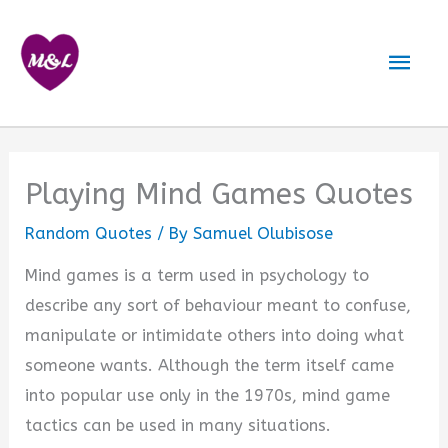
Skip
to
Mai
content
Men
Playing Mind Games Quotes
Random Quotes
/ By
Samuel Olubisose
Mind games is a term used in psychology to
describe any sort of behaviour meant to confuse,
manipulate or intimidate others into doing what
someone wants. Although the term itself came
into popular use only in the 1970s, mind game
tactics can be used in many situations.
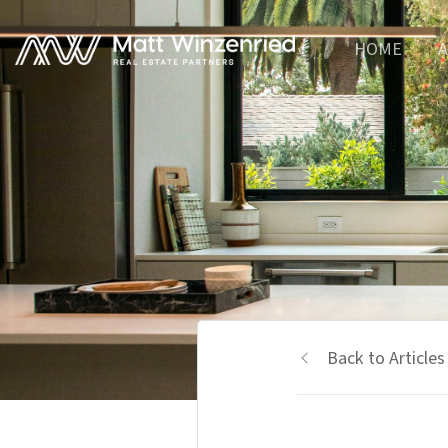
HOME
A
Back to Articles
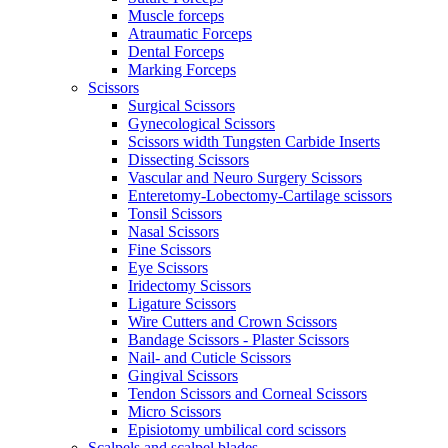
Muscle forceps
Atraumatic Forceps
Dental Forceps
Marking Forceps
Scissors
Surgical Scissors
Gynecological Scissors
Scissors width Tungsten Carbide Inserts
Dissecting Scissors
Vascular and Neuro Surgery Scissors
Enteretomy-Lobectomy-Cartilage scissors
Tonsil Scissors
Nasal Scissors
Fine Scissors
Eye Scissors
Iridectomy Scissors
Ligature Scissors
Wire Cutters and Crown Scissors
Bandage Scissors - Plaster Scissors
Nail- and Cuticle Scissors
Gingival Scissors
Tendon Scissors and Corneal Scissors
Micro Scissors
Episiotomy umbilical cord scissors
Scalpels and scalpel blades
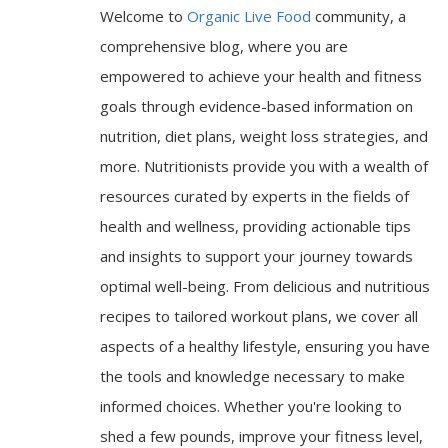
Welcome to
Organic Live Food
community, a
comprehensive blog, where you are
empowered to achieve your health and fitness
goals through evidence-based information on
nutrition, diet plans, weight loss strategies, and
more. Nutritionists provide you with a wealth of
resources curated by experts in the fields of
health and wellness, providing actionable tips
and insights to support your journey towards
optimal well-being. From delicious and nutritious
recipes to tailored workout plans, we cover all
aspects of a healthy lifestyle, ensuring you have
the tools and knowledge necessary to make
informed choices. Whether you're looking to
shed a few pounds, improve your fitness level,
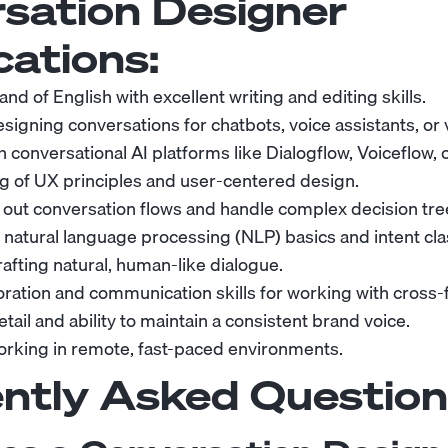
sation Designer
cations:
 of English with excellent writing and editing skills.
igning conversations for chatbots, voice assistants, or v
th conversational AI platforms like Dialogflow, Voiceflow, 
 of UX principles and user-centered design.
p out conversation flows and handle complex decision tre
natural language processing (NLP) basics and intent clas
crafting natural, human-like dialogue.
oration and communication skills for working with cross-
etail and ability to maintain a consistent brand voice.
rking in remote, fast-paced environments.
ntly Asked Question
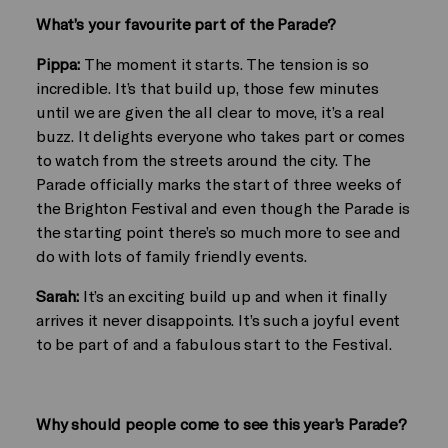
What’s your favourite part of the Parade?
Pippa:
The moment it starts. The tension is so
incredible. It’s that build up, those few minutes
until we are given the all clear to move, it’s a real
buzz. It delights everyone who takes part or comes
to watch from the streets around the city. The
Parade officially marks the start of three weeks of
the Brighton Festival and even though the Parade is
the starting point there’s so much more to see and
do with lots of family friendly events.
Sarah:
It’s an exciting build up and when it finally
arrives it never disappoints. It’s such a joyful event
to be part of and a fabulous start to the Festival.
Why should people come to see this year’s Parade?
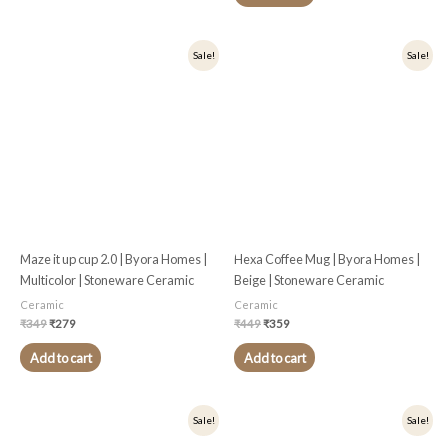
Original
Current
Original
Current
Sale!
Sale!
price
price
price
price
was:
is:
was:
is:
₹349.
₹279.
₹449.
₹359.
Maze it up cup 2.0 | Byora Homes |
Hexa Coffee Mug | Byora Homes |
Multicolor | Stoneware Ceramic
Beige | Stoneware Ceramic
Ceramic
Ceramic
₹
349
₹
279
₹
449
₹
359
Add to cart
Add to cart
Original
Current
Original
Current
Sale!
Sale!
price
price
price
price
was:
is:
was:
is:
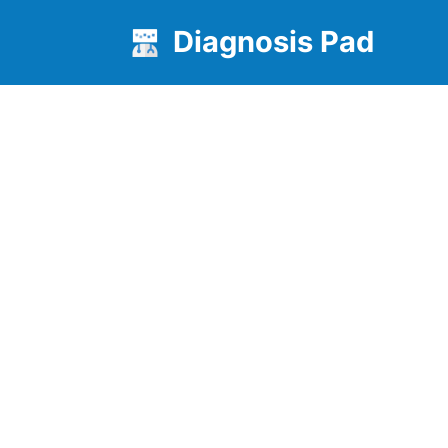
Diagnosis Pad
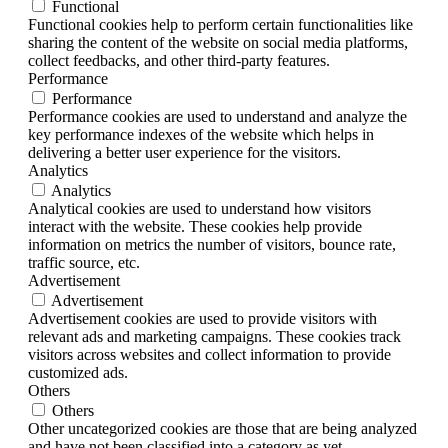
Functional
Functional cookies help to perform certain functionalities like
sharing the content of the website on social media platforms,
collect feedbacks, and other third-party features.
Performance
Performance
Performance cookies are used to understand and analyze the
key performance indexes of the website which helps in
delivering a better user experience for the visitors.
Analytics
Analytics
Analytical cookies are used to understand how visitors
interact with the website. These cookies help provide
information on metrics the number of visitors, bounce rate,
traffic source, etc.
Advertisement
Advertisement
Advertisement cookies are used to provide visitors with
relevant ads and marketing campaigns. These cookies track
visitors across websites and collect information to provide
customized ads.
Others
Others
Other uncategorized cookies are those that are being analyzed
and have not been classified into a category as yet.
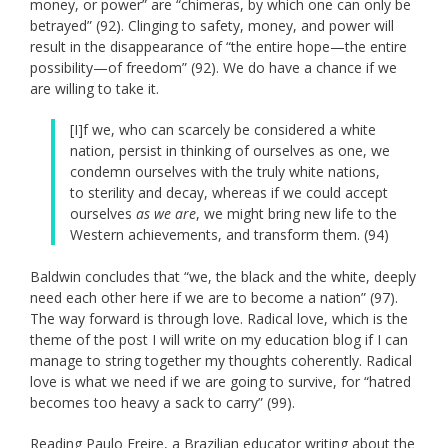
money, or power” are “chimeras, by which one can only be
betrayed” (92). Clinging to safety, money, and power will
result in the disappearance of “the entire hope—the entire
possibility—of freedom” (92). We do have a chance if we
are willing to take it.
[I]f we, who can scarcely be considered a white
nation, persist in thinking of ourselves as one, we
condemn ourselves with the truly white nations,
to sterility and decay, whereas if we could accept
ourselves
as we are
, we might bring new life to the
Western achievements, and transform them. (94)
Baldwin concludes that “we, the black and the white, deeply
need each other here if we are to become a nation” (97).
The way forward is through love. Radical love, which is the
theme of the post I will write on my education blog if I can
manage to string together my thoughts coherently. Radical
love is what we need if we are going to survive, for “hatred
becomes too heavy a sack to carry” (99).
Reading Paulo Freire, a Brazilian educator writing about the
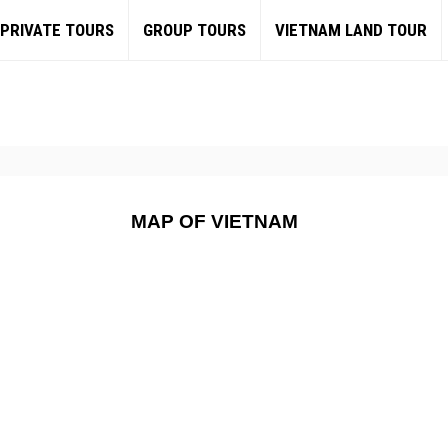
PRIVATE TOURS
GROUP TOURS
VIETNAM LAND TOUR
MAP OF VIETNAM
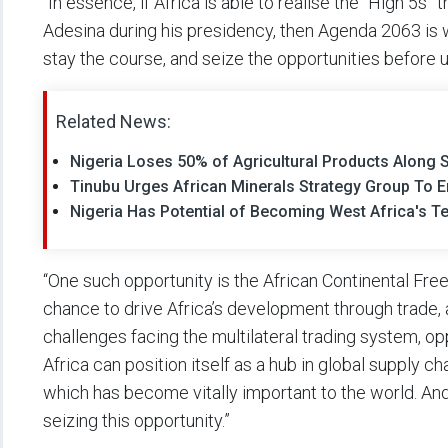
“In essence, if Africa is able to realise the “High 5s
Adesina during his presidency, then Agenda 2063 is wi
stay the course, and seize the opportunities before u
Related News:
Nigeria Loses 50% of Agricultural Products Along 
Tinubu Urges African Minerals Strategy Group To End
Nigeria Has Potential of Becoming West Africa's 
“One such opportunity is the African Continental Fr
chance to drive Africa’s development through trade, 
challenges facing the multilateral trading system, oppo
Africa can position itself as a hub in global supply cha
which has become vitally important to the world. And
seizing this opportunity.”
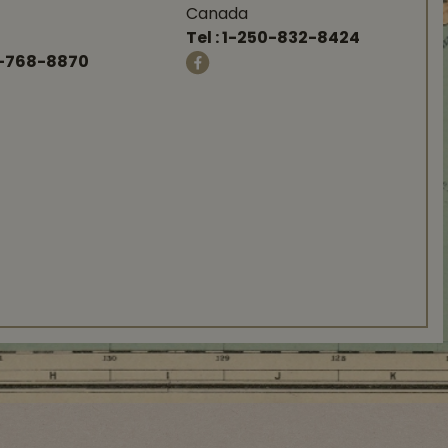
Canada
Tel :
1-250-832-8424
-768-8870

__TASK BRIEF__:
Each line of the data must be transcribed exactly; pictures are not carried over.

__RESPONSE TO THIS EXERCISE__:
Skip
to
Mai
content
Men
Playing Mind Games Quotes
Random Quotes
/ By
Samuel Olubisose
Mind games is a term used in psychology to
describe any sort of behaviour meant to confuse,
manipulate or intimidate others into doing what
someone wants. Although the term itself came
into popular use only in the 1970s, mind game
tactics can be used in many situations.
HOME
A
Back to Articles
Muscle forceps
Atraumatic Forceps
Dental Forceps
Marking Forceps
Scissors
Surgical Scissors
Gynecological Scissors
Scissors width Tungsten Carbide Inserts
Dissecting Scissors
Vascular and Neuro Surgery Scissors
Enteretomy-Lobectomy-Cartilage scissors
Tonsil Scissors
Nasal Scissors
Fine Scissors
Eye Scissors
Iridectomy Scissors
Ligature Scissors
Wire Cutters and Crown Scissors
Bandage Scissors - Plaster Scissors
Nail- and Cuticle Scissors
Gingival Scissors
Tendon Scissors and Corneal Scissors
Micro Scissors
Episiotomy umbilical cord scissors
Scalpels and scalpel blades
Welcome to
Organic Live Food
community, a
comprehensive blog, where you are
empowered to achieve your health and fitness
goals through evidence-based information on
nutrition, diet plans, weight loss strategies, and
more. Nutritionists provide you with a wealth of
resources curated by experts in the fields of
health and wellness, providing actionable tips
and insights to support your journey towards
optimal well-being. From delicious and nutritious
recipes to tailored workout plans, we cover all
aspects of a healthy lifestyle, ensuring you have
the tools and knowledge necessary to make
informed choices. Whether you're looking to
shed a few pounds, improve your fitness level,
sation Designer
cations:
 of English with excellent writing and editing skills.
igning conversations for chatbots, voice assistants, or v
th conversational AI platforms like Dialogflow, Voiceflow, 
 of UX principles and user-centered design.
p out conversation flows and handle complex decision tre
natural language processing (NLP) basics and intent clas
crafting natural, human-like dialogue.
oration and communication skills for working with cross-
etail and ability to maintain a consistent brand voice.
rking in remote, fast-paced environments.
ntly Asked Question
What’s your favourite part of the Parade?
Pippa:
The moment it starts. The tension is so
incredible. It’s that build up, those few minutes
until we are given the all clear to move, it’s a real
buzz. It delights everyone who takes part or comes
to watch from the streets around the city. The
Parade officially marks the start of three weeks of
the Brighton Festival and even though the Parade is
the starting point there’s so much more to see and
do with lots of family friendly events.
Sarah:
It’s an exciting build up and when it finally
arrives it never disappoints. It’s such a joyful event
to be part of and a fabulous start to the Festival.
Why should people come to see this year’s Parade?
Original
Current
Original
Current
Sale!
Sale!
price
price
price
price
was:
is:
was:
is:
₹349.
₹279.
₹449.
₹359.
Maze it up cup 2.0 | Byora Homes |
Hexa Coffee Mug | Byora Homes |
Multicolor | Stoneware Ceramic
Beige | Stoneware Ceramic
Ceramic
Ceramic
₹
349
₹
279
₹
449
₹
359
Add to cart
Add to cart
Original
Current
Original
Current
Sale!
Sale!
price
price
price
price
was:
is:
was:
is:
Diagnosis Pad
Functional
Functional cookies help to perform certain functionalities like
sharing the content of the website on social media platforms,
collect feedbacks, and other third-party features.
Performance
Performance
Performance cookies are used to understand and analyze the
key performance indexes of the website which helps in
delivering a better user experience for the visitors.
Analytics
Analytics
Analytical cookies are used to understand how visitors
interact with the website. These cookies help provide
information on metrics the number of visitors, bounce rate,
traffic source, etc.
Advertisement
Advertisement
Advertisement cookies are used to provide visitors with
relevant ads and marketing campaigns. These cookies track
visitors across websites and collect information to provide
customized ads.
Others
Others
Other uncategorized cookies are those that are being analyzed
and have not been classified into a category as yet.
money, or power” are “chimeras, by which one can only be
betrayed” (92). Clinging to safety, money, and power will
result in the disappearance of “the entire hope—the entire
possibility—of freedom” (92). We do have a chance if we
are willing to take it.
[I]f we, who can scarcely be considered a white
nation, persist in thinking of ourselves as one, we
condemn ourselves with the truly white nations,
to sterility and decay, whereas if we could accept
ourselves
as we are
, we might bring new life to the
Western achievements, and transform them. (94)
Baldwin concludes that “we, the black and the white, deeply
need each other here if we are to become a nation” (97).
The way forward is through love. Radical love, which is the
theme of the post I will write on my education blog if I can
manage to string together my thoughts coherently. Radical
love is what we need if we are going to survive, for “hatred
becomes too heavy a sack to carry” (99).
Reading Paulo Freire, a Brazilian educator writing about the
PRIVATE TOURS
GROUP TOURS
VIETNAM LAND TOUR
MAP OF VIETNAM
“In essence, if Africa is able to realise the “High 5s
Adesina during his presidency, then Agenda 2063 is wi
stay the course, and seize the opportunities before u
Related News:
Nigeria Loses 50% of Agricultural Products Along 
Tinubu Urges African Minerals Strategy Group To End
Nigeria Has Potential of Becoming West Africa's 
“One such opportunity is the African Continental Fr
chance to drive Africa’s development through trade, 
challenges facing the multilateral trading system, oppo
Africa can position itself as a hub in global supply cha
which has become vitally important to the world. And
seizing this opportunity.”
Canada
Tel :
1-250-832-8424
-768-8870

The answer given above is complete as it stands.